Redaktion 27.11.2020

Black Friday füllt die Handelskassen …

… allerdings hauptsächlich im Onlinehandel. Im stationären Geschäft profitieren jene aus der „wichtigen Infrastruktur”.

WIEN. Immerhin: Für die Onlinehändler steht ein positives Wochenende bevor. Fast 60% der Österreicher wollen laut einer Umfrage des Handelsverbands (in Kooperation mit MindTake Research und der Preisvergleichsplattform idealo.at) heuer an Black Friday und Cybermonday online auf Schnäppchenjagd gehen; im Vorjahr waren es nur knapp 40%.

Vor allem bei jungen Konsumenten sind die Sondereinkaufstage beliebt; im Alterssegment der Unter-29-Jährigen planen sogar mehr als 80% einen Einkauf. Zu den am stärksten nachgefragten Produktgruppen zählen im Corona-Jahr 2020 Elektrogeräte, Bekleidung, Haushaltsgeräte, Kosmetikprodukte, Spielzeug und Schuhe.
Die Umsätze der heimischen Webshops und der klassischen Einzelhändler am „Black Friday/Cyber Monday”-Wochenende haben sich allein in den letzten drei Jahren vervierfacht. 2019 habe der österreichische Einzelhandel an den Sondereinkaufstagen im November bereits 400 Mio. € erwirtschaftet. Die Konsumenten haben im vergangenen Jahr an diesen Tagen pro Kopf 260 € ausgegeben.

Online-Feuerwerk

Der Elektronikhändler MediaMarkt ist derzeit auf seine Online-Kanäle beschränkt und hat eine „Black Friday Week” mit Rabattangeboten bereits seit Dienstag, dem 17. November, laufen.

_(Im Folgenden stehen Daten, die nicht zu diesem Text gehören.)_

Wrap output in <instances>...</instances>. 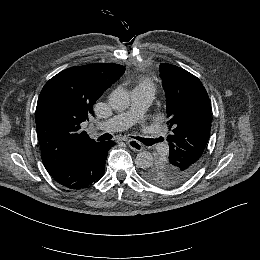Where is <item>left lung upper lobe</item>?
Masks as SVG:
<instances>
[{"instance_id": "obj_1", "label": "left lung upper lobe", "mask_w": 260, "mask_h": 260, "mask_svg": "<svg viewBox=\"0 0 260 260\" xmlns=\"http://www.w3.org/2000/svg\"><path fill=\"white\" fill-rule=\"evenodd\" d=\"M167 99L169 158L143 171L144 178L159 186H176L198 169L211 128V104L200 80L170 64L160 65Z\"/></svg>"}]
</instances>
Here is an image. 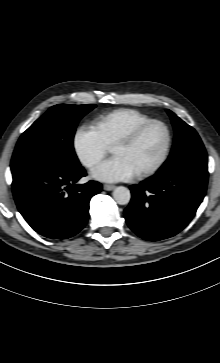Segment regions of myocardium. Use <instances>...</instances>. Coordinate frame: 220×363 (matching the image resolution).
<instances>
[{
	"label": "myocardium",
	"instance_id": "f54148a6",
	"mask_svg": "<svg viewBox=\"0 0 220 363\" xmlns=\"http://www.w3.org/2000/svg\"><path fill=\"white\" fill-rule=\"evenodd\" d=\"M153 125L161 126L163 128V130L165 131V135H166L165 145H164L163 151L161 153V156L157 160V162L154 165H152L151 167L136 174V177L139 179L146 178V177H149V176L155 174L166 163V161L169 157V154H170L171 146H172V132H171L170 127L164 121H162L160 119H151L144 123L139 124L138 126L133 128L129 132L125 133L120 138H118L115 141V143L113 144V147L130 145V144L134 143L146 129H148L150 126H153Z\"/></svg>",
	"mask_w": 220,
	"mask_h": 363
}]
</instances>
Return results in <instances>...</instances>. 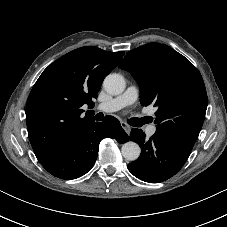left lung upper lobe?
<instances>
[{
    "label": "left lung upper lobe",
    "mask_w": 227,
    "mask_h": 227,
    "mask_svg": "<svg viewBox=\"0 0 227 227\" xmlns=\"http://www.w3.org/2000/svg\"><path fill=\"white\" fill-rule=\"evenodd\" d=\"M119 67L137 80L142 105L154 104L158 108L156 131L192 150L207 109V93L197 68L180 53L159 43L129 51Z\"/></svg>",
    "instance_id": "obj_1"
}]
</instances>
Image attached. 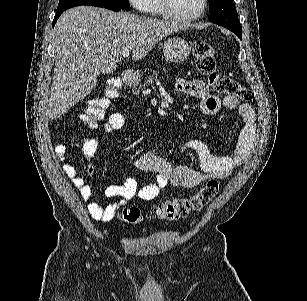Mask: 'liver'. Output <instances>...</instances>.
<instances>
[{
    "instance_id": "liver-1",
    "label": "liver",
    "mask_w": 307,
    "mask_h": 301,
    "mask_svg": "<svg viewBox=\"0 0 307 301\" xmlns=\"http://www.w3.org/2000/svg\"><path fill=\"white\" fill-rule=\"evenodd\" d=\"M177 20L74 6L59 16L53 30L55 66L49 92L50 118H59L95 88L99 74L117 70L123 48L132 60L144 58L164 36L186 30Z\"/></svg>"
}]
</instances>
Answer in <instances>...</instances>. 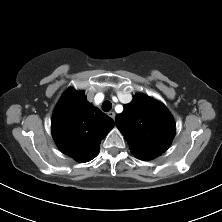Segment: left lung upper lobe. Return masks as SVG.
I'll use <instances>...</instances> for the list:
<instances>
[{"label": "left lung upper lobe", "mask_w": 222, "mask_h": 222, "mask_svg": "<svg viewBox=\"0 0 222 222\" xmlns=\"http://www.w3.org/2000/svg\"><path fill=\"white\" fill-rule=\"evenodd\" d=\"M118 129L126 138L131 153L141 160L161 155L175 135V122L164 104L146 95H136L116 116Z\"/></svg>", "instance_id": "1"}]
</instances>
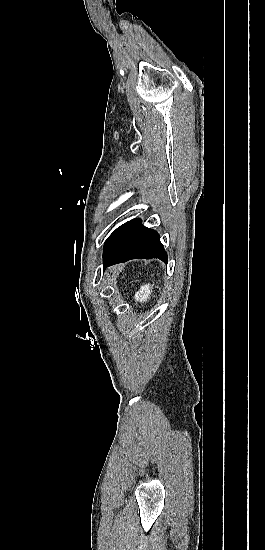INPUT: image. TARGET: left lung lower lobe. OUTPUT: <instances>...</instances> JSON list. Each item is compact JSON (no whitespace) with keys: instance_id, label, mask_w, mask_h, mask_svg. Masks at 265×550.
<instances>
[{"instance_id":"1","label":"left lung lower lobe","mask_w":265,"mask_h":550,"mask_svg":"<svg viewBox=\"0 0 265 550\" xmlns=\"http://www.w3.org/2000/svg\"><path fill=\"white\" fill-rule=\"evenodd\" d=\"M159 238L156 231L140 222L113 251L103 256V269L136 258H159L167 263V253Z\"/></svg>"}]
</instances>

Aufgrund der Erfahrungen im Frühjahr und in den vergangenen Monaten gehe man von einer starken Verlagerung auf den Online-Shop und entsprechenden Wachstumsraten im Onlinebereich aus.
Der Diskonter Hofer begeht den Black Friday schon seit Jahren bereits traditionell mit einem „Black Thursday” und hat einen Werbeschwerpunkt mit Technik-Angeboten. Auch Lidl plant eine Rabattaktion, hat in Österreich aber keinen Online-Shop. „Ob wir nächste Woche alle Produkte wie geplant ins Regal bringen und verkaufen, wird sich noch zeigen. Das lässt sich aus heutiger Sicht nicht mit Gewissheit sagen”, heißt es aus der Lidl-Zentrale in Salzburg.

Handyshops haben offen

Handys wird man am Black Friday aber nicht nur online, sondern auch in den Shops der Mobilfunker kaufen können – sie dürfen als „wichtige Infra­struktur” offenhalten. „Wir werden Angebote haben, aber nicht, um die Leute ins Geschäft zu locken”, betont A1-Sprecherin Livia Dandrea-Böhm gegenüber der APA. Die Rabatte gibt es online oder online und im Shop. Auch Magenta setzt in erster Linie auf den Online-Verkauf. (red/APA)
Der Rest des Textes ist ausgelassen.